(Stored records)
-----

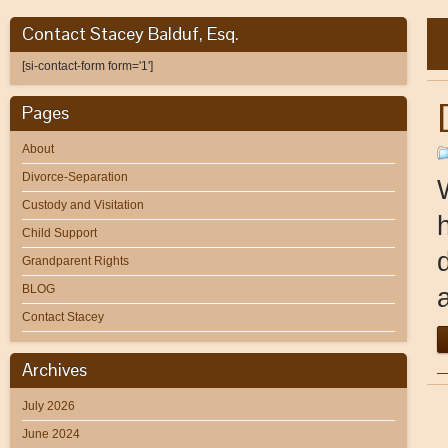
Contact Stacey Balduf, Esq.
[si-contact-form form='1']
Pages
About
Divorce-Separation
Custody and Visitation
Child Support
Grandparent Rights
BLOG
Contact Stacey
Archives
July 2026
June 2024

-----

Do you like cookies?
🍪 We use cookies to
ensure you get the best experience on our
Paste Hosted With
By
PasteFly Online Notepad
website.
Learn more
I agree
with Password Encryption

-----

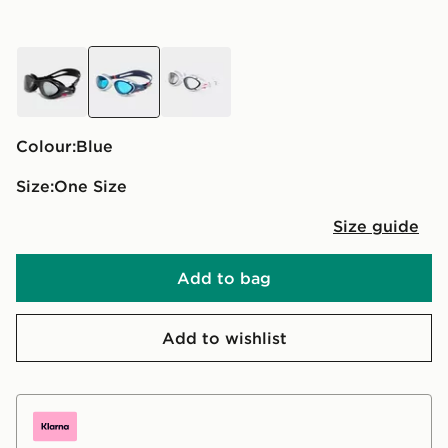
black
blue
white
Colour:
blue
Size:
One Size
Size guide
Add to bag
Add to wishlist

-----

→ Task to complete
Copy all the lines above that hold the string "Stacey".

→ Answer area
Contact Stacey Balduf, Esq.
Contact Stacey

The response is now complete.